Want To Grow Your Small Business? 4 Ways A CFO Helps

Posted on: 14 June 2019

Do you want to grow your small business, but aren't sure how to get where you want to be? Many owners and managers spend sleepless nights and overworked days trying to shepherd their company to the next level.

There is an easier way, though. Have you considered hiring a CFO (Chief Financial Officer) service to provide affordable financial direction for your growth project? If not, here are four of the best things an outsourced CFO service can do to get you to the next stage. 

Financial Strategy

For some companies, growth comes unexpectedly and organically. For others, it requires skill and strategy to find the next steps. Either way, though, you need to manage your growth — pushing and pulling back as well as keeping it going in the right directions. A CFO is more about future strategies than they are about the minutiae of daily financial operations, so their focus will be on how choices contribute (or fail to contribute) to growth over the next few years. 

Forecasting

Forecasting involves using past and current data to make projections about your company's future.

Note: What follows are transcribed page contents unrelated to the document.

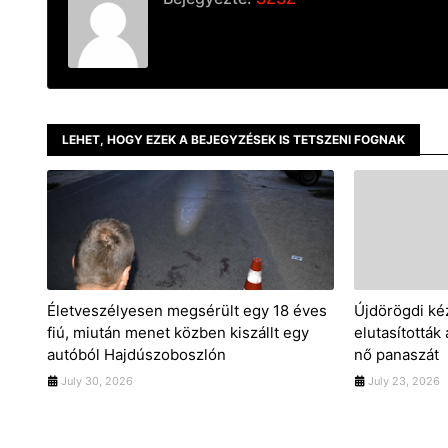
LEHET, HOGY EZEK A BEJEGYZÉSEK IS TETSZENI FOGNAK
Életveszélyesen megsérült egy 18 éves
Újdörögdi ké
fiú, miután menet közben kiszállt egy
elutasították
autóból Hajdúszoboszlón
nő panaszát
July 30, 2026
July 23, 2026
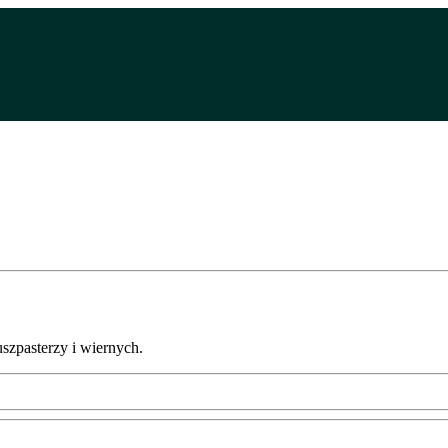
uszpasterzy i wiernych.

It projects things like future revenue potential, future expenses, growth rates, product line rollout, and risk factors. Forecasts and expectations — both short- and long-term — are used in conjunction with strategic plans to accomplish the goals of your business.

System Design

Growth, new product lines, expanded appeals, and larger operations all call for continuous improvement in systems. Your financial software, for instance, may be fine at your current levels of use, but it may not be able to expand to keep up with growth for the next few years. Other systems — like accounting department operations, approvals, inter-department cooperation, and manufacturing methods — benefit from a CFO who can look to the future instead of the present.

Report Interpretation

The accounting department or a controller can create financial reports every month and analyze them for certain aspects. But a CFO is trained to use reports for larger research purposes. They can look at income in certain product lines or geographic regions to find useful patterns. They can determine where are the best places to cut costs and where you need to put more investment. They can also see how financial statements will look to future suppliers, banks, creditors, and potential partners.

Which of these services from a CFO will bring the most value to your company's plans? Whether you need a long-term strategy, redesign of your current systems, or the ability to see patterns in your data, hiring a CFO — even part-time — will bring long-lasting benefits.